Volunteers have been rotating on and off Matagorda Island to conduct patrols since mid-May. The start date for the patrols was delayed a few weeks after oil from a 168,000-gallon spill in Galveston Bay washed up on the island in late March and took about a month to clean up.

"We were delayed by weeks getting started. And maybe, maybe because of that we missed a nest or two, but so far this year, we've found three nests, and that's more than we found the last two years," Kirkwood said.

Four volunteers stay on the island at a time. They patrol from sunup to sundown, as Kemp's ridleys mostly nest during the day. With two all-terrain vehicles, the volunteers are able to cover about 30 miles of shoreline on the 38-mile island about four times throughout the day.

"We think we are finding all the turtle tracks, with the possible exception that the beach this year has been covered in an ungodly amount of sargassum. And occasionally, the Kemp's ridley sea turtle's been known to dig a nest in the sargassum, and if she does, then it's extremely difficult to find that nest. Maybe we missed one of those. I don't know. But we're feeling really good about this year, and we think that this is the way to go," Kirkwood said.

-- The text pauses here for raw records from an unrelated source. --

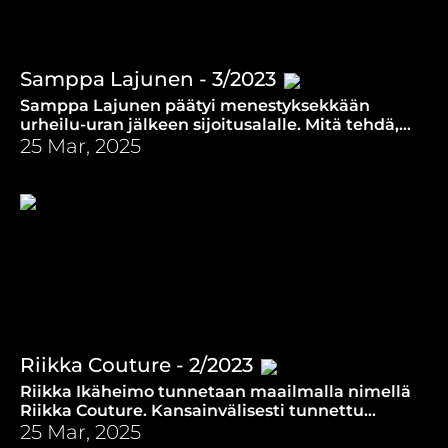
Samppa Lajunen - 3/2023
Samppa Lajunen päätyi menestyksekkään
urheilu-uran jälkeen sijoitusalalle. Mitä tehdä,
kun elämä tuntuu merkityksettömältä ja Jumala
25 Mar, 2025
vaikenee?
Riikka Couture - 2/2023
Riikka Ikäheimo tunnetaan maailmalla nimellä
Riikka Couture. Kansainvälisesti tunnettu
muotisuunnittelija kertoo saaneensa
25 Mar, 2025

Funding for the patrols this year and the volunteers who conduct them came from the Mid-Coast Chapter of Texas Master Naturalists and Friends of Aransas and Matagorda Island National Wildlife Refuges. Kirkwood estimates the fuel, telephone boosters and safety equipment needed to conduct the patrols will cost the group about $5,000. But the group won't fully know the annual cost of patrolling the island until it has paid for it for a year.

The Matagorda Island patrol effort has always been a bit of an outlier. The patrols were not started by a researcher but by a Texas Master Naturalist volunteer who, knowing sea turtle nests were found north and south of the island, believed he could find them on the island as well. The volunteer, John Beree, persuaded the Aransas refuge to allow him and other volunteers to come out on the island, which can only be accessed by boat, with a maintenance crew in 2003.

The first Kemp's ridley sea turtle nest was found on the island in 2005.

Beree's passion for finding sea turtles' nests on the island infected other volunteers. Now, volunteers become so excited to find nests that they jump up and down; they whoop and retell the stories in fast-paced voices, and they build shrines at the sites where nests are discovered.

These volunteers learned the message of why it's necessary to fight for the critically endangered sea turtle not in a classroom but on a seaweed-covered beach of a Gulf barrier island.

With continued state and federal budget cuts to the programs that teach people about the environment, it's likely the volunteers on Matagorda Island are no longer the exception but the new rule.

"We're doing important work as far as locating endangered species," Burnett said, "but it's also really fun stuff."